Vor zweieinhalb Monaten kamen Hajem und Nassra Al Saleh mit den Söhnen Abdullah und Ali (10) in Deutschland an, seit gut drei Wochen sind sie im Zeltdorf an der Hamburger Straße. Abdullah hält sich nah bei seinen Eltern, aber er lächelt Fremde an, zählt auf Deutsch, stolz von 1 bis 20. Sein Vater kämpft noch mit der Sprache, aber er hofft auf eine Zukunft in diesem Land, lobt die Unterkunft. „Hier ist alles gut und sauber!“ Er danke Bundeskanzlerin Angela Merkel, dem deutschen Volk – und Nader Soltani.

Ein Dorf und 380 Schicksale

Soltani hat eine dieser bemerkenswerten Karrieren gemacht, die mit der Flüchtlingskrise möglich wurden, vor allem bei European Homecare (EHC). Die Essener Firma betreibt viele Flüchtlingsunterkünfte und stellt gern Menschen ein, deren Eltern, Großeltern selbst zugewandert sind. Soltani wuchs in Dorsten auf, hat International Management studiert und Künstler betreut. Vor zehn Monaten hat er als Sozialbetreuer bei EHC angeheuert, jetzt leitet er dieses Zeltdorf mit 380 Bewohnern. Soltani ist 25 und er sagt, sein früherer Job war schwieriger: „Künstler sind speziell.“

Den Wunsch, die Essenszeiten im Zeltdorf flexibel zu gestalten, findet Soltani nicht speziell. Im Mensa-Zelt herrscht um halb elf Gedränge, und wenn der Junge, der Nutella auf ein Fladenbrot schmiert, noch länger brauche, sei das kein Problem, auch wenn um zwölf das Mittagessen beginnt. Soltani hat in einigen Zeltdörfern gearbeitet, hier laufe es sehr harmonisch. Was nicht selbstverständlich ist, wo fast 400 Menschen aus dem Irak, Iran, aus Syrien oder Afghanistan auf engem Raum zusammenleben. Es hilft, dass die Sanitärcontainer an die Wohnzelte gedockt sind, so dass niemand durch den Regen zur Toilette gehen muss. Es hilft, dass gegenüber ein Spielplatz liegt. Und dass sich 200 Ehrenamtliche gemeldet haben für Sprachkurse, Sport, Museumsbesuche. Soltani und sein Team könnten das nicht stemmen. Sie besorgen Spielzeug fürs Gemeinschaftszelt, besänftigen Lärm geplagte Anwohner; und als wir eintreffen, rufen sie gerade einen Krankenwagen: Ein Mann klagt über Herzprobleme.
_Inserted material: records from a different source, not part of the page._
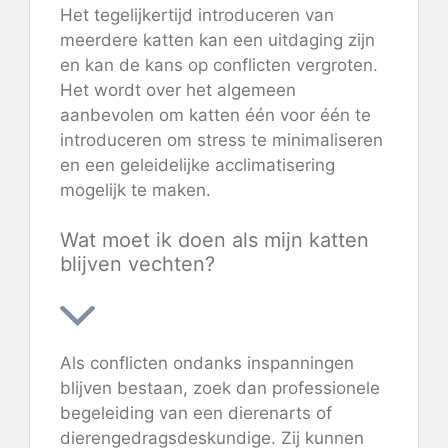
Het tegelijkertijd introduceren van
meerdere katten kan een uitdaging zijn
en kan de kans op conflicten vergroten.
Het wordt over het algemeen
aanbevolen om katten één voor één te
introduceren om stress te minimaliseren
en een geleidelijke acclimatisering
mogelijk te maken.
Wat moet ik doen als mijn katten
blijven vechten?
Als conflicten ondanks inspanningen
blijven bestaan, zoek dan professionele
begeleiding van een dierenarts of
dierengedragsdeskundige. Zij kunnen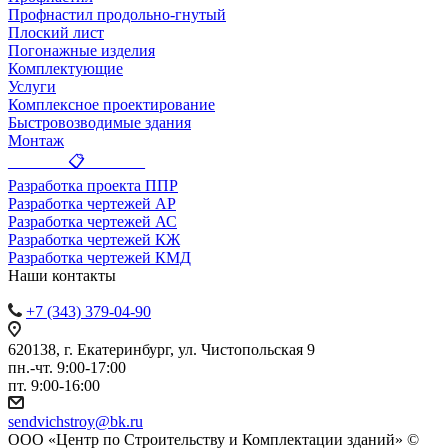
Профнастил продольно-гнутый
Плоский лист
Погонажные изделия
Комплектующие
Услуги
Комплексное проектирование
Быстровозводимые здания
Монтаж
_______ 📋 _______
Разработка проекта ППР
Разработка чертежей АР
Разработка чертежей АС
Разработка чертежей КЖ
Разработка чертежей КМД
Наши контакты
+7 (343) 379-04-90
620138, г. Екатеринбург, ул. Чистопольская 9
пн.-чт. 9:00-17:00
пт. 9:00-16:00
sendvichstroy@bk.ru
ООО «Центр по Строительству и Комплектации зданий» ©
Sie vergessen Abdullah nicht, von dem seine Mutter sagt, er stehe noch unter Schock: „Er kann sich nicht akzeptieren, wie er ist.“ Soltani hat die Spezialisten der Uni-Klinik angesprochen, er hofft, dass die plastische Chirurgie Abdullah weiter helfen kann. „Er ist ein starker Junge.“ Da saust er vorbei: Abdullah, sieben Jahre, auf einem Fahrrad, sorglos. Im Zeltdorf fallen keine Bomben.